Molecular identification of S. theileri was examined by sequence differences in the cox1 and nad1 genes with other Spirometra species including S. erinaceieuropaei, S. decipiens and S. ranarum. Sequence differences in the cox1 and nad1 genes between S. theileri (Tanzania origin) and S. erinaceieuroapei were 10.1% (cox1) and 12.0% (nad1), while those of S. decipiens and S. ranarum were 9.6% and 9.8% (cox1) and 13.0% and 12.6% (nad1), respectively. The nucleotide diversity (Pi) value of cox1 and nad1 was greater than 0.01 in this study, suggesting that the nucleotide sequences of Spirometra species such as S. erinaceieuropaei, S. decipiens and S. theileri have large variation. The phylogenetic analyses based on ML and BI methods suggested that the mitochondrial DNA sequences of S. theileri were separated from S. erinaceieuropaei and S. decipiens.

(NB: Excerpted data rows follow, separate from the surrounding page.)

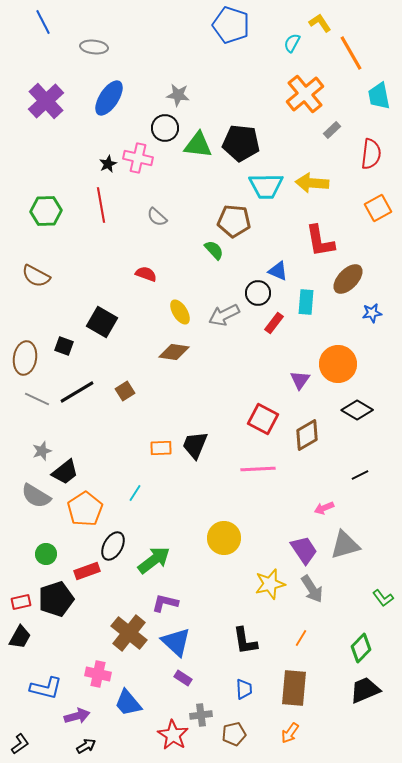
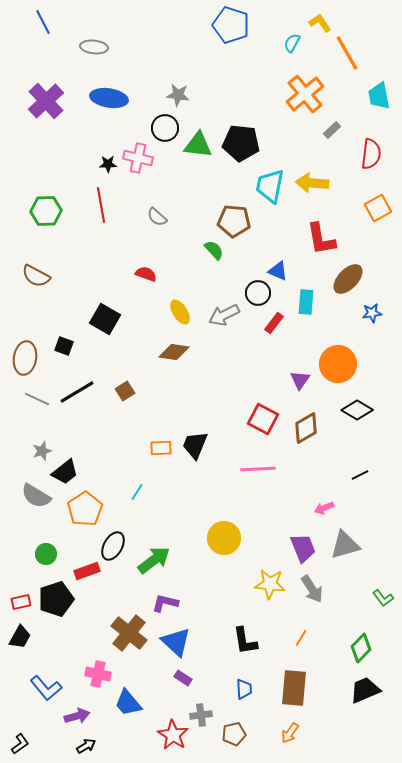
orange line at (351, 53): moved 4 px left
blue ellipse at (109, 98): rotated 66 degrees clockwise
black star at (108, 164): rotated 24 degrees clockwise
cyan trapezoid at (266, 186): moved 4 px right; rotated 102 degrees clockwise
red L-shape at (320, 241): moved 1 px right, 2 px up
black square at (102, 322): moved 3 px right, 3 px up
brown diamond at (307, 435): moved 1 px left, 7 px up
cyan line at (135, 493): moved 2 px right, 1 px up
purple trapezoid at (304, 550): moved 1 px left, 2 px up; rotated 12 degrees clockwise
yellow star at (270, 584): rotated 20 degrees clockwise
blue L-shape at (46, 688): rotated 36 degrees clockwise
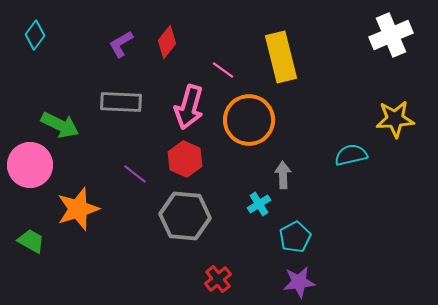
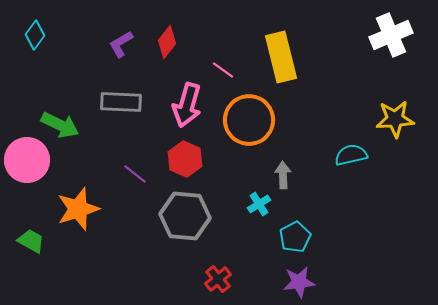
pink arrow: moved 2 px left, 2 px up
pink circle: moved 3 px left, 5 px up
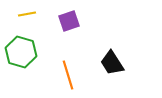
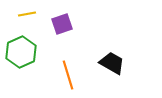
purple square: moved 7 px left, 3 px down
green hexagon: rotated 20 degrees clockwise
black trapezoid: rotated 152 degrees clockwise
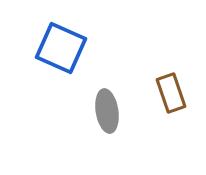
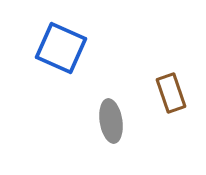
gray ellipse: moved 4 px right, 10 px down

In conclusion, this study identified a Spirometra species of Tanzania origin by morphological examination and mitochondrial cox1 and nad1 sequences analysis of the adult worms. The morphological features and molecular data of the Tanzania-origin Spirometra specimens coincided with those of S. theileri, thereby demonstrating the distribution of S. theileri in Tanzania. S. theileri was found in leopard (Panthera pardus) and spotted hyena (Crocuta crocuta) as new definitive hosts of this spirometrid tapeworm in Tanzania.
ACKNOWLEDGMENTS
This work was supported by the National Research Foundation of Korea (NRF-2017K1A3A1A09085607). Materials used were provided by the Parasite Resource Bank of Korea (PRB 000720).
Notes
CONFLICT OF INTEREST
We have no conflict of interest related to this work.